The USPSTF has also weighed in on some routine screening tests with insufficient evidence that they provide more profit than potential harm. These tests include routine electrocardiograms (ECGs), oral examinations to search for cancer, and tests for vitamin D deficiency, hearing loss, sleep apnea, osteoporosis (men only), and celiac disease. Of course, these tests could also be appropriate for men with particular risks or symptoms.

Consider them.

Men also needs to consider the next screening tests in the event that they are at increased risk for a certain condition. “Talk to your doctor about whether these apply to you,” says Dr. Heinzelman.

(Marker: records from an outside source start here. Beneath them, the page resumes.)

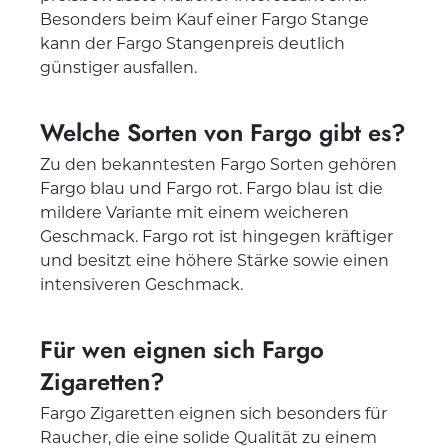
Besonders beim Kauf einer Fargo Stange
kann der Fargo Stangenpreis deutlich
günstiger ausfallen.
Welche Sorten von Fargo gibt es?
Zu den bekanntesten Fargo Sorten gehören
Fargo blau und Fargo rot. Fargo blau ist die
mildere Variante mit einem weicheren
Geschmack. Fargo rot ist hingegen kräftiger
und besitzt eine höhere Stärke sowie einen
intensiveren Geschmack.
Für wen eignen sich Fargo
Zigaretten?
Fargo Zigaretten eignen sich besonders für
Raucher, die eine solide Qualität zu einem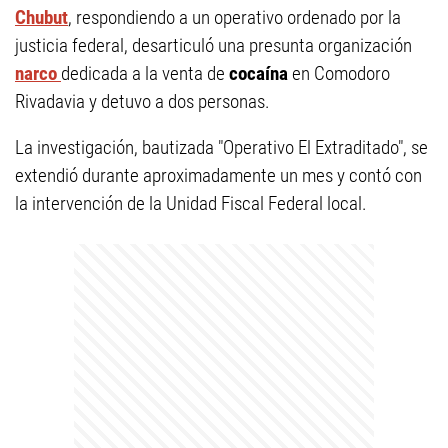
Chubut
, respondiendo a un operativo ordenado por la
justicia federal, desarticuló una presunta organización
narco
dedicada a la venta de
cocaína
en Comodoro
Rivadavia y detuvo a dos personas.
La investigación, bautizada "Operativo El Extraditado", se
extendió durante aproximadamente un mes y contó con
la intervención de la Unidad Fiscal Federal local.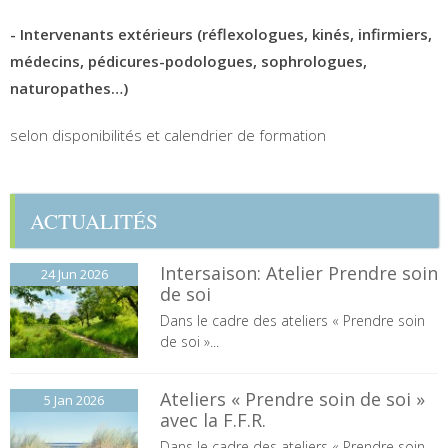
- Intervenants extérieurs (réflexologues, kinés, infirmiers,
médecins, pédicures-podologues, sophrologues,
naturopathes…)
selon disponibilités et calendrier de formation
ACTUALITÉS
Intersaison: Atelier Prendre soin
24 Jun
2026
de soi
Dans le cadre des ateliers « Prendre soin
de soi »...
Ateliers « Prendre soin de soi »
5 Jan
2026
avec la F.F.R.
Dans le cadre des ateliers « Prendre soin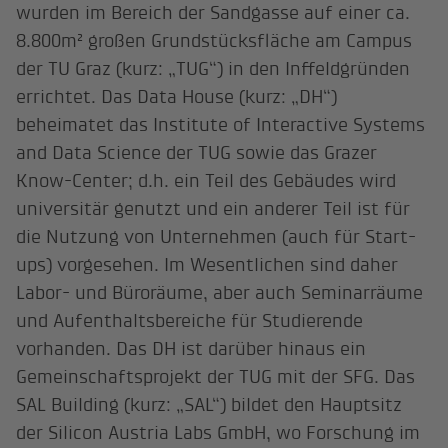
wurden im Bereich der Sandgasse auf einer ca.
8.800m² großen Grundstücksfläche am Campus
der TU Graz (kurz: „TUG“) in den Inffeldgründen
errichtet. Das Data House (kurz: „DH“)
beheimatet das Institute of Interactive Systems
and Data Science der TUG sowie das Grazer
Know-Center; d.h. ein Teil des Gebäudes wird
universitär genutzt und ein anderer Teil ist für
die Nutzung von Unternehmen (auch für Start-
ups) vorgesehen. Im Wesentlichen sind daher
Labor- und Büroräume, aber auch Seminarräume
und Aufenthaltsbereiche für Studierende
vorhanden. Das DH ist darüber hinaus ein
Gemeinschaftsprojekt der TUG mit der SFG. Das
SAL Building (kurz: „SAL“) bildet den Hauptsitz
der Silicon Austria Labs GmbH, wo Forschung im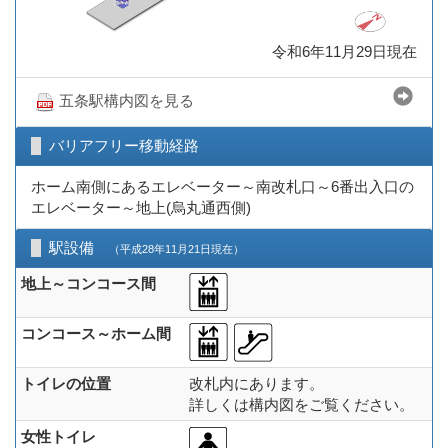
令和6年11月29日現在
五条駅構内図を見る
バリアフリー移動経路
ホーム南側にあるエレベーター～南改札口～6番出入口の
エレベーター～地上(烏丸通西側)
駅設備
（平成28年11月21日現在）
地上～コンコース間
コンコース～ホーム間
トイレの位置
改札内にあります。
詳しくは構内図をご覧ください。
女性トイレ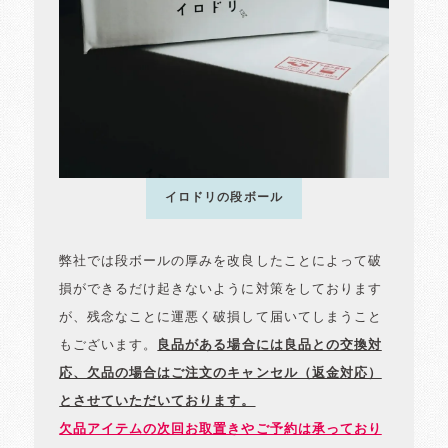
イロドリの段ボール
弊社では段ボールの厚みを改良したことによって破
損ができるだけ起きないように対策をしております
が、残念なことに運悪く破損して届いてしまうこと
もございます。
良品がある場合には良品との交換対
応、欠品の場合はご注文のキャンセル（返金対応）
とさせていただいております。
欠品アイテムの次回お取置きやご予約は承っており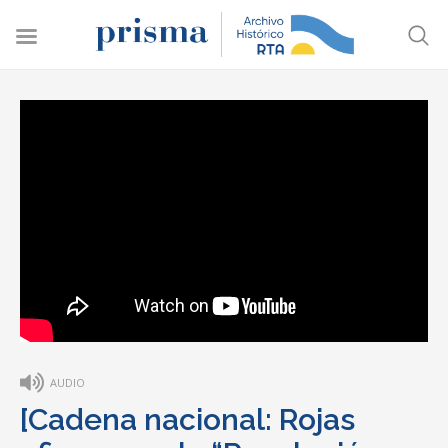
AUDIO
[Cadena nacional: Rojas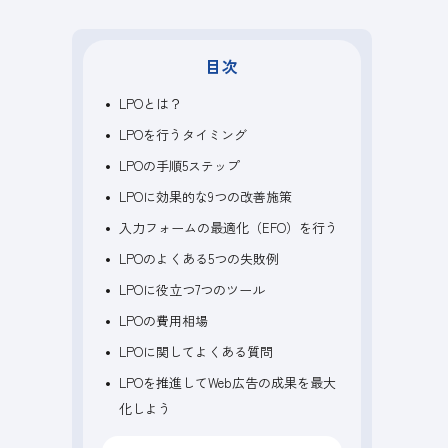
目次
LPOとは？
LPOを行うタイミング
LPOの手順5ステップ
LPOに効果的な9つの改善施策
入力フォームの最適化（EFO）を行う
LPOのよくある5つの失敗例
LPOに役立つ7つのツール
LPOの費用相場
LPOに関してよくある質問
LPOを推進してWeb広告の成果を最大
化しよう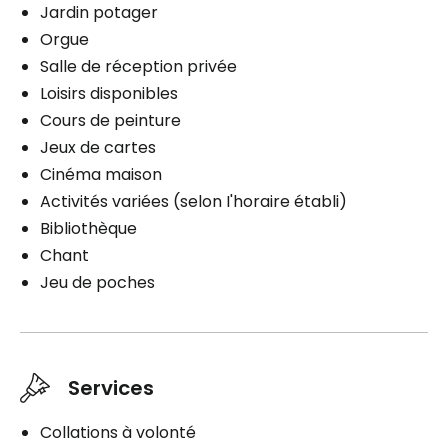
2 douches / bains par semaine
Fumeurs
Jardin potager
Espace de rangement
Orgue
Fumer sur le balcon
Stationnement
Salle de réception privée
Services inclus à l'unité
Extérieur
Loisirs disponibles
Ligne téléphonique
Cours de peinture
Électricité / Chauffage
Fumeurs
Planifier une visite
Jeux de cartes
Câblodistribution
Fumer sur le balcon
Cinéma maison
Activités variées (selon I'horaire établi)
Soins
Bibliothèque
Aide pour incontinence urinaire
Chant
Administration des médicaments
Planifier une visite
Jeu de poches
Aide à l'alimentation
Aide à l'habillement
Aide au bain
Hygiène quotidienne
Services
Aide au lever
Aide au coucher
Collations à volonté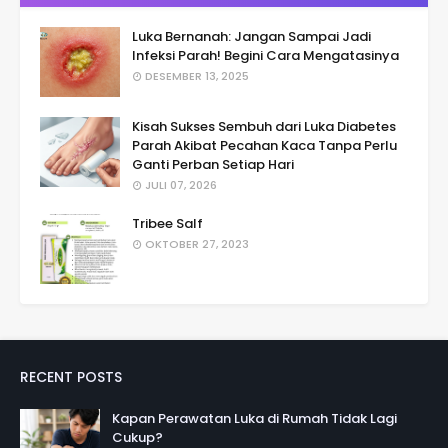
Luka Bernanah: Jangan Sampai Jadi
Infeksi Parah! Begini Cara Mengatasinya
DESEMBER 13, 2025
Kisah Sukses Sembuh dari Luka Diabetes
Parah Akibat Pecahan Kaca Tanpa Perlu
Ganti Perban Setiap Hari
JULI 07, 2026
Tribee Salf
OKTOBER 27, 2023
RECENT POSTS
Kapan Perawatan Luka di Rumah Tidak Lagi
Cukup?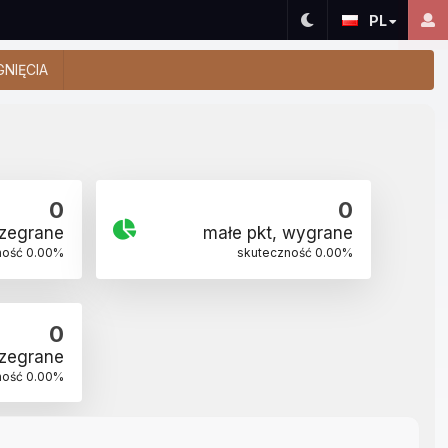
PL
GNIĘCIA
0
0
rzegrane
małe pkt, wygrane
ność
0.00
%
skuteczność
0.00
%
0
rzegrane
ność
0.00
%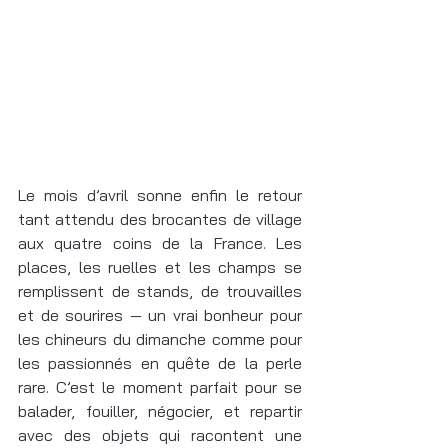
Le mois d’avril sonne enfin le retour 
tant attendu des brocantes de village 
aux quatre coins de la France. Les 
places, les ruelles et les champs se 
remplissent de stands, de trouvailles 
et de sourires — un vrai bonheur pour 
les chineurs du dimanche comme pour 
les passionnés en quête de la perle 
rare. C’est le moment parfait pour se 
balader, fouiller, négocier, et repartir 
avec des objets qui racontent une 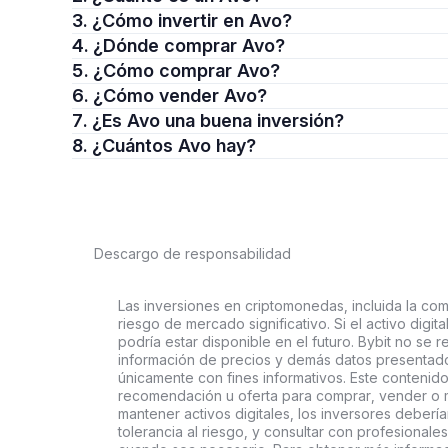
3. ¿Cómo invertir en Avo?
4. ¿Dónde comprar Avo?
5. ¿Cómo comprar Avo?
6. ¿Cómo vender Avo?
7. ¿Es Avo una buena inversión?
8. ¿Cuántos Avo hay?
Descargo de responsabilidad
Las inversiones en criptomonedas, incluida la comp
riesgo de mercado significativo. Si el activo digi
podría estar disponible en el futuro. Bybit no se r
información de precios y demás datos presentado
únicamente con fines informativos. Este contenido
recomendación u oferta para comprar, vender o ma
mantener activos digitales, los inversores deberí
tolerancia al riesgo, y consultar con profesionales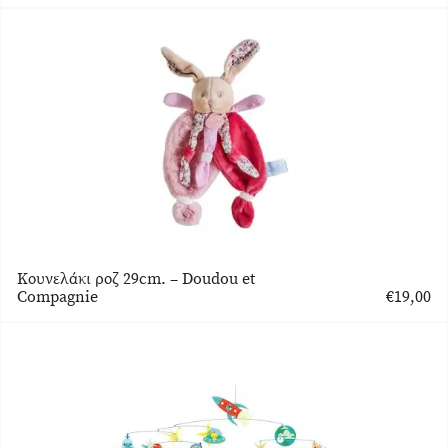
Κουνελάκι ροζ 29cm. – Doudou et
Compagnie
€
19,00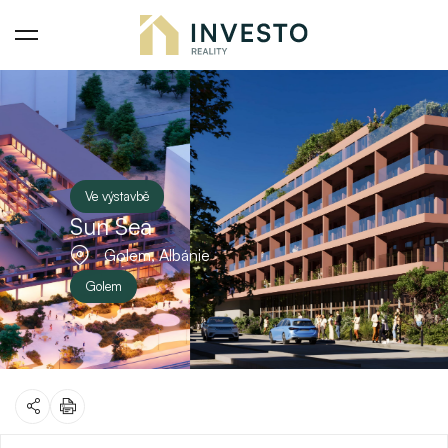
Ve výstavbě
Sun Sea
Golem, Albánie
Golem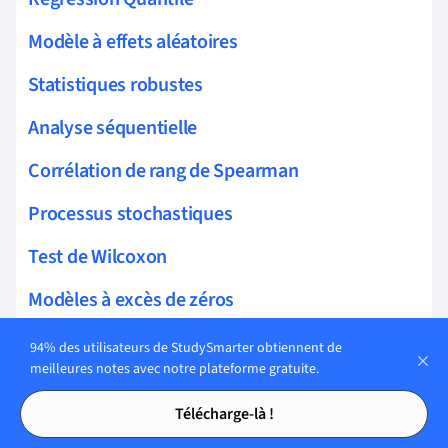
Modèle à effets aléatoires
Statistiques robustes
Analyse séquentielle
Corrélation de rang de Spearman
Processus stochastiques
Test de Wilcoxon
Modèles à excès de zéros
Méthodes de collecte des données
94% des utilisateurs de StudySmarter obtiennent de
meilleures notes avec notre plateforme gratuite.
Variance de la Distribution Binomiale
Tables des matières
Tables des matières
Télécharge-là !
Moyenne et variance des distributions de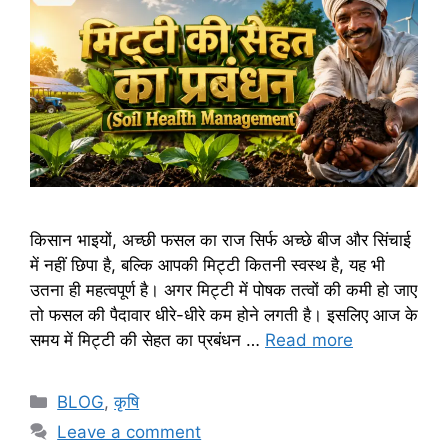
किसान भाइयों, अच्छी फसल का राज सिर्फ अच्छे बीज और सिंचाई
में नहीं छिपा है, बल्कि आपकी मिट्टी कितनी स्वस्थ है, यह भी
उतना ही महत्वपूर्ण है। अगर मिट्टी में पोषक तत्वों की कमी हो जाए
तो फसल की पैदावार धीरे-धीरे कम होने लगती है। इसलिए आज के
समय में मिट्टी की सेहत का प्रबंधन …
Read more
BLOG
,
कृषि
Leave a comment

Abdominal aortic aneurysm (AAA). It is inflammation of the lower a part of the body's essential blood vessel. Over time, the condition may worsen and the aorta may rupture. Men aged 65 to 75 who’ve ever smoked must have an ultrasound once. Most people won’t have symptoms, but they might include a throbbing sensation near the navel and pain within the chest, lower back, or above the kidneys.

Hepatitis C. People who’re almost certainly to be infected with the hepatitis B virus must be screened with a blood test, because many individuals who’ve the virus don’t show symptoms until the liver becomes inflamed or they’ve Do not develop cirrhosis (liver ulcers). People at high risk include those that are HIV positive, have used injection drugs, share a household with someone infected with the virus, and have men in same-sex relationships.

lung cancer. Adults aged 50 to 80 years who’ve smoked the equivalent of 1 pack of cigarettes a day for 20 years and who currently smoke or have quit throughout the past 15 years have annual low-dose lung cancer. A T scan must be considered.